# What the task asks
Repeat exactly the lines below that lie between the line with "ZIA BEGRÜSST E" and the line with "cabe. El objetivo es transmitir el entusiasmo", counting both of those lines as part of the answer.

[Recorded data]
*****

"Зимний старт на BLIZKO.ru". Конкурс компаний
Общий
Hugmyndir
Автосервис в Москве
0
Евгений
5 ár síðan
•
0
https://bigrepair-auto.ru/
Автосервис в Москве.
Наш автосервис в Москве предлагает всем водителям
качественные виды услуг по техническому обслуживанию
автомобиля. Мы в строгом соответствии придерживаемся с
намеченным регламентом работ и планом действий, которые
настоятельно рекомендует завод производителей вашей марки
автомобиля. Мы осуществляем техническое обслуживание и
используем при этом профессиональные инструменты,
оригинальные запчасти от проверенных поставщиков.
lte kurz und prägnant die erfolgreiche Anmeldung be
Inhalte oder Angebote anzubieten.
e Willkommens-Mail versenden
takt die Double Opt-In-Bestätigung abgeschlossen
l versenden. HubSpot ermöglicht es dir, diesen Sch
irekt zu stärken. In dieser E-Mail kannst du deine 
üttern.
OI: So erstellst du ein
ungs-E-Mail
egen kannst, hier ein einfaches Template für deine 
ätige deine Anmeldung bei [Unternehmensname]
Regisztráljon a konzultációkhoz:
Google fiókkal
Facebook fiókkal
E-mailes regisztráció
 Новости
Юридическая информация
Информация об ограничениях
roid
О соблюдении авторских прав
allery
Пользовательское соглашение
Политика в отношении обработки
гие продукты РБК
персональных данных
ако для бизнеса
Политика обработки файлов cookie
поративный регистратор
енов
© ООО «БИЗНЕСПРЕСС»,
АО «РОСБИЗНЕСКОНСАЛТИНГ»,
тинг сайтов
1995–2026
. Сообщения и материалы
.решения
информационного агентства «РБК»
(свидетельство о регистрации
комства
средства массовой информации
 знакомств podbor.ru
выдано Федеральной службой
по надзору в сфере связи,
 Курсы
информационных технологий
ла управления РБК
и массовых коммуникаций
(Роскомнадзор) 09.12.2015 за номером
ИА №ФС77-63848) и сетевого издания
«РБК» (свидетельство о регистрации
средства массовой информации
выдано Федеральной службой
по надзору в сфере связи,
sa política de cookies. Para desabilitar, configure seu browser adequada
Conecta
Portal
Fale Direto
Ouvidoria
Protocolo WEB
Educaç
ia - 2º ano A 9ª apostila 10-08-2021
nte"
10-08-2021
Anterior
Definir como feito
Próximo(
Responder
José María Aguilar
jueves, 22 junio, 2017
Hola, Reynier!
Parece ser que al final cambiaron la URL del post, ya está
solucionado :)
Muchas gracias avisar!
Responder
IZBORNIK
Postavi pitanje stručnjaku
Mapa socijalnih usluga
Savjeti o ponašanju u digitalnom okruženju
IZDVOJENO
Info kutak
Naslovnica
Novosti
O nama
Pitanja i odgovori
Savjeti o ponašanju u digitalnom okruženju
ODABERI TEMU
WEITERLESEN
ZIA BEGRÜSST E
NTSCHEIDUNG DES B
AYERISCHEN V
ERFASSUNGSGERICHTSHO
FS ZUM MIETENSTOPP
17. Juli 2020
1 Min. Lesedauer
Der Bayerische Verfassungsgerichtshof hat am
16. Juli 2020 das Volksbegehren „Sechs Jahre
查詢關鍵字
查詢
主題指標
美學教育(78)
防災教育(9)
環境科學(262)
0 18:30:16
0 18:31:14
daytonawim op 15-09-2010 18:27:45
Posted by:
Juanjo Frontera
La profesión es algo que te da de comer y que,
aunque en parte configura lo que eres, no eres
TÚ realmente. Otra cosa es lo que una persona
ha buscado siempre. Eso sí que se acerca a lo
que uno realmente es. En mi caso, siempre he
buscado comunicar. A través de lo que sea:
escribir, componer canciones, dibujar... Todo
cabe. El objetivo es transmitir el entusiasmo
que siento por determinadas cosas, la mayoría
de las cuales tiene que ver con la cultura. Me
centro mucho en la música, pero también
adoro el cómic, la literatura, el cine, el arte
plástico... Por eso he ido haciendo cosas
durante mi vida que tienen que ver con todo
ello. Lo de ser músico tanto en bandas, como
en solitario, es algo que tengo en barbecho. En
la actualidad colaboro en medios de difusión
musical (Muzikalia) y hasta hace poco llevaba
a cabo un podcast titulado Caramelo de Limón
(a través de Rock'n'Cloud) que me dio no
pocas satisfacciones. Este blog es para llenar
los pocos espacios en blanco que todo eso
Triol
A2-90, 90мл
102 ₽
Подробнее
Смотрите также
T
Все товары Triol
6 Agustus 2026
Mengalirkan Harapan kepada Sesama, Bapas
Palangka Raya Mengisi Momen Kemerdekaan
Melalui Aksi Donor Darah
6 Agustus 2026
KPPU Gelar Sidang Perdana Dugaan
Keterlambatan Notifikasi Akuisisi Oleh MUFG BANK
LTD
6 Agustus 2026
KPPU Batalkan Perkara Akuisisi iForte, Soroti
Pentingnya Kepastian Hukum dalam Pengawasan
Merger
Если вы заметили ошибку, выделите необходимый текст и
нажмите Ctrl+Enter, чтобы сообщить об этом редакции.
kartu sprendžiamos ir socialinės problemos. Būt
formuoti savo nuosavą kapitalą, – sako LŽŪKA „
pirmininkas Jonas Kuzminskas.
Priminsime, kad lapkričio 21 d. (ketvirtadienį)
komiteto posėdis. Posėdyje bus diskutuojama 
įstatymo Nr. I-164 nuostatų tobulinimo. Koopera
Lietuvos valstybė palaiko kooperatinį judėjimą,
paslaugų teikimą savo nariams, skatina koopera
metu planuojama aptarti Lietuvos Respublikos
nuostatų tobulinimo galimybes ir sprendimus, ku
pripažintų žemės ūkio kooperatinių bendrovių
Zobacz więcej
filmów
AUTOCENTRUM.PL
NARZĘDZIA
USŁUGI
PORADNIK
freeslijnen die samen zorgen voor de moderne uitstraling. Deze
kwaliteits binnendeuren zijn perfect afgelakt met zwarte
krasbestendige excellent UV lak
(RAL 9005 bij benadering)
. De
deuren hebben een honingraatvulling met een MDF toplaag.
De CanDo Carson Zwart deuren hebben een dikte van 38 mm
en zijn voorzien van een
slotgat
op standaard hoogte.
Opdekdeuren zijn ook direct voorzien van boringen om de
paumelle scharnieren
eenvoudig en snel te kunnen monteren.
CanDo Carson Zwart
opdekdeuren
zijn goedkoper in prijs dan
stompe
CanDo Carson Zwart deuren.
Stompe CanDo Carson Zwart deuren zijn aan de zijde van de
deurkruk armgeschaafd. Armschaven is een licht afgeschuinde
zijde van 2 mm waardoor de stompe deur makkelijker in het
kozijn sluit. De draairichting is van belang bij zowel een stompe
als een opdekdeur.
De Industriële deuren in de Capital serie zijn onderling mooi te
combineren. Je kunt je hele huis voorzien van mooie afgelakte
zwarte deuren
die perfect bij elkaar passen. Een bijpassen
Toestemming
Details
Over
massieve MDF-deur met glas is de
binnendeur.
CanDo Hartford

*****

# Response to the exercise
ZIA BEGRÜSST E
NTSCHEIDUNG DES B
AYERISCHEN V
ERFASSUNGSGERICHTSHO
FS ZUM MIETENSTOPP
17. Juli 2020
1 Min. Lesedauer
Der Bayerische Verfassungsgerichtshof hat am
16. Juli 2020 das Volksbegehren „Sechs Jahre
查詢關鍵字
查詢
主題指標
美學教育(78)
防災教育(9)
環境科學(262)
0 18:30:16
0 18:31:14
daytonawim op 15-09-2010 18:27:45
Posted by:
Juanjo Frontera
La profesión es algo que te da de comer y que,
aunque en parte configura lo que eres, no eres
TÚ realmente. Otra cosa es lo que una persona
ha buscado siempre. Eso sí que se acerca a lo
que uno realmente es. En mi caso, siempre he
buscado comunicar. A través de lo que sea:
escribir, componer canciones, dibujar... Todo
cabe. El objetivo es transmitir el entusiasmo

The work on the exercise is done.